Two shift changes came through during that show, and then they headed to Homeward Bound, SARCAN, the Scout Hall/Alfred’s Spray Park in the west flat, Mitchell Place/River Breeze retirement communities, the Summer Delight ice cream stand in the Cornerstone Parking lot and finally at a residence on Sibbald Crescent in the city’s southeast. The eight concerts ran about 30 minutes each.
The concerts weren’t announced until the day of, to keep crowd numbers low. Still, the duo was well-received wherever they went.
“It was enjoyable, I loved the idea that they came to us,” said Dorothea Herron, who took in the Mitchell Place concert from her lawn chair.
“We’ve been hiding out because of the heat and because of the virus, so having this is just wonderful. We do want to thank the E.A. Rawlinson Centre for providing this for us.”
Jeffers and Lohneis are no strangers to the stage, or each other. Jeffers has played in local bands, including the Goats, and she and Lohneis both appeared as main cast members in last year’s Broadway North production of Mamma Mia!. They’ve since appeared at other shows, including singing at the Arts Hall of Fame induction gala. Lohneis works as a band and choir teacher in local schools, while Jeffers has played bass with multiple Saskatoon acts and with the Saskatoon Symphony Orchestra.
“Such great talent,” Herron said.
Rawlinson centre general manager Roxanne Dicke also followed the touring show around town.

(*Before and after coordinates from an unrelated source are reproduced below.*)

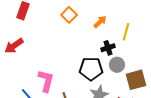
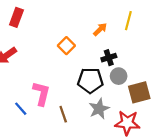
orange square: (69, 15) -> (66, 46), moved
yellow line: (126, 32) -> (128, 21), moved

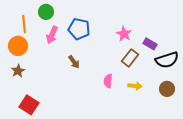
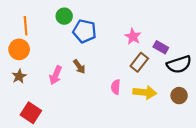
green circle: (46, 12) -> (64, 16), moved
pink arrow: (52, 35) -> (56, 75), moved
yellow arrow: (135, 86) -> (145, 92), size x1.5

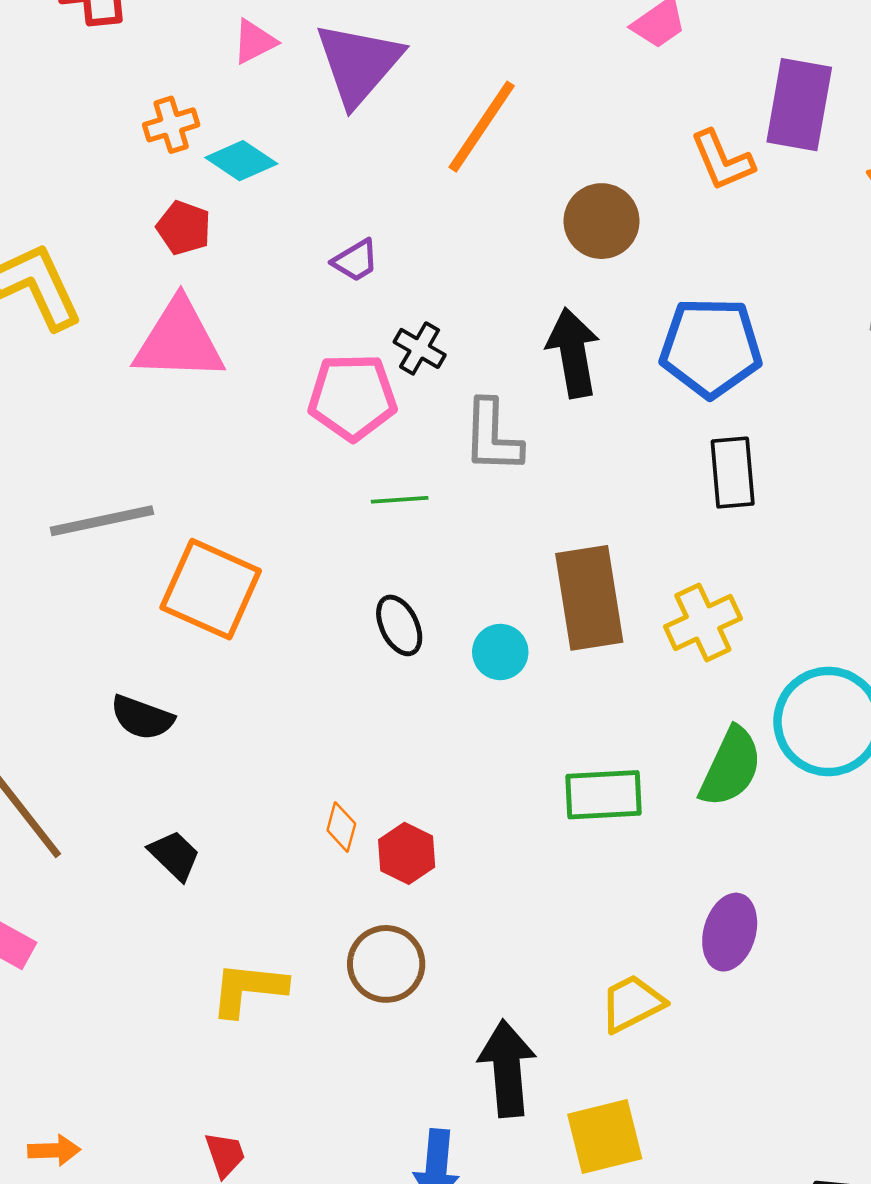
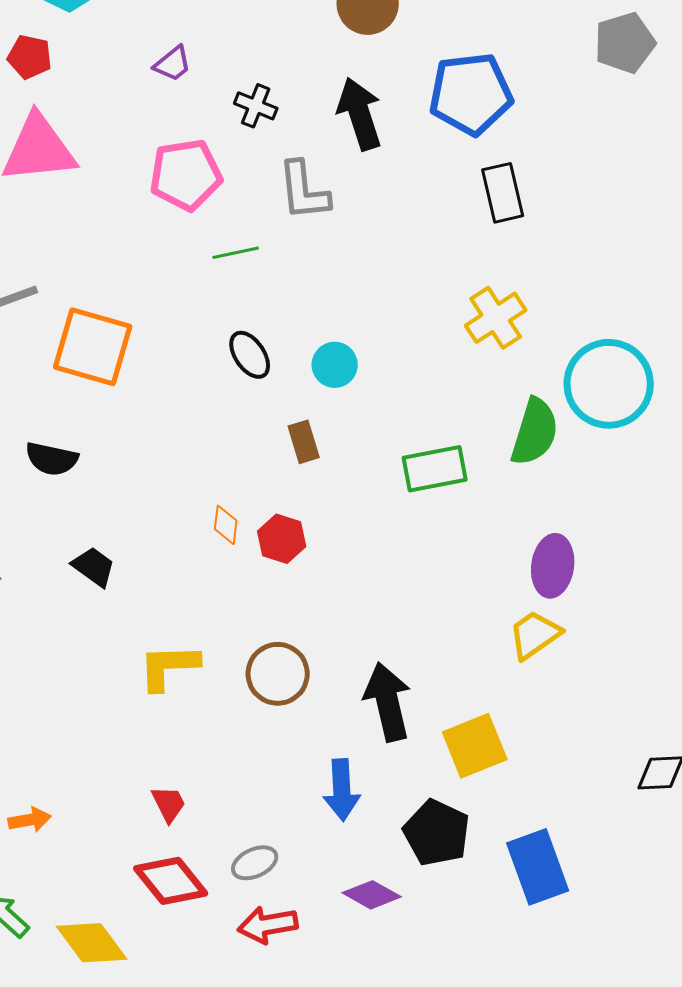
black cross: (420, 348) -> (256, 106), moved
brown rectangle: (589, 598) -> (304, 442), moved, size x0.5
brown circle: (386, 964) -> (278, 674), moved
yellow trapezoid: (632, 1003) -> (535, 635), moved

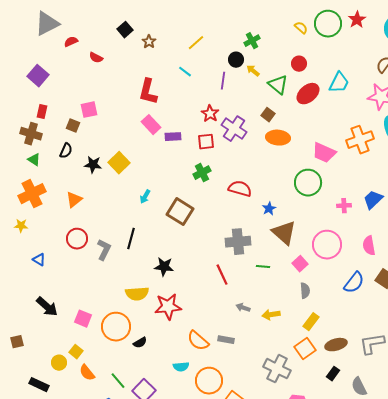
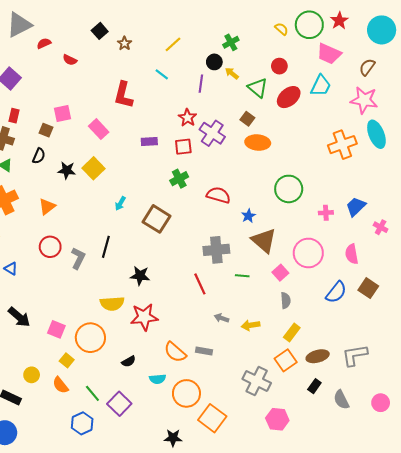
pink rectangle: (151, 125) -> (99, 129), moved
pink trapezoid: (324, 153) -> (329, 54), moved
black semicircle: (140, 343) -> (129, 361), moved
yellow square: (76, 352) -> (67, 360), moved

“We want to engage with the community again,” Dicke said.
“We’re so missing our patrons, our people. This is the way to remind them that things are going to start up again, going out and making people happy at the location they’re in.”
The Rawlinson Centre staff were “thrilled” to be producing a show, she added, even if it was a little unconventional.
“It’s what we love to do, so we are thrilled to be reaching out again and opening our doors.”
That community connection was what was so important to Jeffers.
“It was really special,” she said.
“Lauren and I, and the community in general, have been starving for art and music. We were able to get out there and in the community and play for everybody. It was awesome.”
For Jeffers, the most special performances were at Homeward Bound, where she works, and at the splash park for all the families.
“It was really sweet. There was a whole bunch of happy kids running around and parents sitting on blankets,” she said, adding that people set up in their front lawns, or pulled over as they drove by the pop-up concerts.
“I just love community and Homeward Bound and the spray park, those are communities. It was really cool.”
The concerts also served as a promotion for the Rawlinson’s gradual reopening plan.
That plan continues with a drive-in concert set for next Thursday evening, featuring local act One Bridge Town.
Tickets are $32 per car, and sound will be transmitted to be picked up on your radio, or you can roll down your window and listen live. Tickets are still available.
Dicke said the next step will be in-person performances with limited seating.
Social distancing will be enforced, and patrons will be given the option to purchase a link to a stream of the live show if they don’t feel comfortable attending in person.
Those shows, though, won’t start until the fall.